How do I get the rectangles which would fill out a space *excluding* some other rectangles?

Question

Title says it all. For example: I want to get all the green rectangles, given the red rectangles. I know the size of the bounding rectangle.

The red rectangles may overlap.

Answer 1

Here's a divide-and-conquer algorithm; the idea is broadly similar to quicksort.
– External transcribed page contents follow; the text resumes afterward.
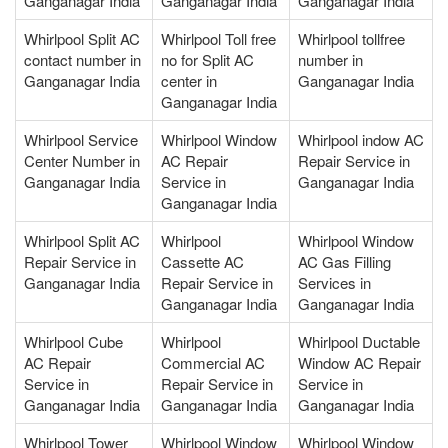
Ganganagar India
Ganganagar India
Ganganagar India
Whirlpool Split AC
Whirlpool Toll free
Whirlpool tollfree
contact number in
no for Split AC
number in
Ganganagar India
center in
Ganganagar India
Ganganagar India
Whirlpool Service
Whirlpool Window
Whirlpool indow AC
Center Number in
AC Repair
Repair Service in
Ganganagar India
Service in
Ganganagar India
Ganganagar India
Whirlpool Split AC
Whirlpool
Whirlpool Window
Repair Service in
Cassette AC
AC Gas Filling
Ganganagar India
Repair Service in
Services in
Ganganagar India
Ganganagar India
Whirlpool Cube
Whirlpool
Whirlpool Ductable
AC Repair
Commercial AC
Window AC Repair
Service in
Repair Service in
Service in
Ganganagar India
Ganganagar India
Ganganagar India
Whirlpool Tower
Whirlpool Window
Whirlpool Window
I've assumed that the rectangles don't overlap, and that they are all contained within the bounding box, although the boundaries might touch.

• If the bounding box is degenerate (i.e. zero width or zero height), do nothing.
• Otherwise if there are no rectangles, then just yield the bounding box itself.
• Otherwise:
  • Choose a rectangle from the list to be the "pivot".
  • Create new bounding boxes for "above", "left", "right" and "below" the pivot.
  • Build lists of rectangles "above", "left", "right" and "below" the pivot by filtering the list for rectangles which intersect each new bounding box, and clipping them to the bounding box.
  • Recursively subdivide the "above", "left", "right" and "below" bounding boxes by the new lists of rectangles that are within them, respectively.

Each rectangle can be involved in at most 2 of the 4 recursive calls. If the pivot is chosen randomly, and most rectangles don't overlap vertically with most other rectangles, then on average each rectangle is involved in one recursive call. Since the non-recursive work takes linear time, the expected running time in that case is O(n log n) where n is the number of rectangles.

An implementation in Python:

import random
from collections import namedtuple

Rectangle = namedtuple('Rectangle', 'x1 y1 x2 y2')

def intersects(b, r):
    return b.x1 < r.x2 and b.x2 > r.x1 and b.y1 < r.y2 and b.y2 > r.y1

def clip_rect(b, r):
    return Rectangle(
        max(b.x1, r.x1), max(b.y1, r.y1),
        min(b.x2, r.x2), min(b.y2, r.y2)
    )

def clip_rects(b, rects):
    return [clip_rect(b, r) for r in rects if intersects(b, r)]

def split_rectangles(b, rects):
    if b.x1 >= b.x2 or b.y1 >= b.y2:
        pass
    elif not rects:
        yield b
    else:
        # randomize to avoid O(n^2) runtime in typical cases
        # change this if deterministic behaviour is required
        pivot = random.choice(rects)

        above = Rectangle(b.x1,     b.y1,     b.x2,     pivot.y1)
        left  = Rectangle(b.x1,     pivot.y1, pivot.x1, pivot.y2)
        right = Rectangle(pivot.x2, pivot.y1, b.x2,     pivot.y2)
        below = Rectangle(b.x1,     pivot.y2, b.x2,     b.y2)

        yield from split_rectangles(above, clip_rects(above, rects))
        yield from split_rectangles(left,  clip_rects(left,  rects))
        yield from split_rectangles(right, clip_rects(right, rects))
        yield from split_rectangles(below, clip_rects(below, rects))

Example: as you can see, it doesn't use a minimal number of rectangles, since there are two on the right-hand side that could be joined together vertically.

If minimising the number of rectangles is important, you would want to consider different bounding boxes for "above", "left", "right" and "below", and do a second pass over the result to join any rectangles together if they have two sides which are equal as line segments.

Answer 2

The most simple solution is as follows.

Create two lists xlist and ylist, for each red rectangle and each corner of it, insert the x coordinate of that point into xlist and the y coordinate into ylist. Do the same with the bounding box.

Sort and remove duplicates from xlist and ylist.

For each two neighbouring elements x1, x2 in xlist and each two neighbouring elements y1, y2 in ylist (two nested for loops), create a new green rectangle using the coordinates x1, x2, y1, y2 (unless the new green rectangle overlaps with any of the red rectangles).

This will give you more green rectangles than necessary, but you did not give any restrictions, so here it goes ;)

You could easily merge neighbouring green rectangles in one line if you'd like to limit the number of rectangles.